Exercise aim: All records below must be retyped exactly.

Raw data:
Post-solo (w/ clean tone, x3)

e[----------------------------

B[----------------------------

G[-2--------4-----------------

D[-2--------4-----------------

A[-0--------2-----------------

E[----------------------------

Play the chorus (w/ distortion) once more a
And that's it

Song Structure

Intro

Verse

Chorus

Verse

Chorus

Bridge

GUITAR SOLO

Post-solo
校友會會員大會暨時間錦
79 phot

Solution to the exercise:
Post-solo (w/ clean tone, x3)

e[----------------------------

B[----------------------------

G[-2--------4-----------------

D[-2--------4-----------------

A[-0--------2-----------------

E[----------------------------

Play the chorus (w/ distortion) once more a
And that's it

Song Structure

Intro

Verse

Chorus

Verse

Chorus

Bridge

GUITAR SOLO

Post-solo
校友會會員大會暨時間錦
79 phot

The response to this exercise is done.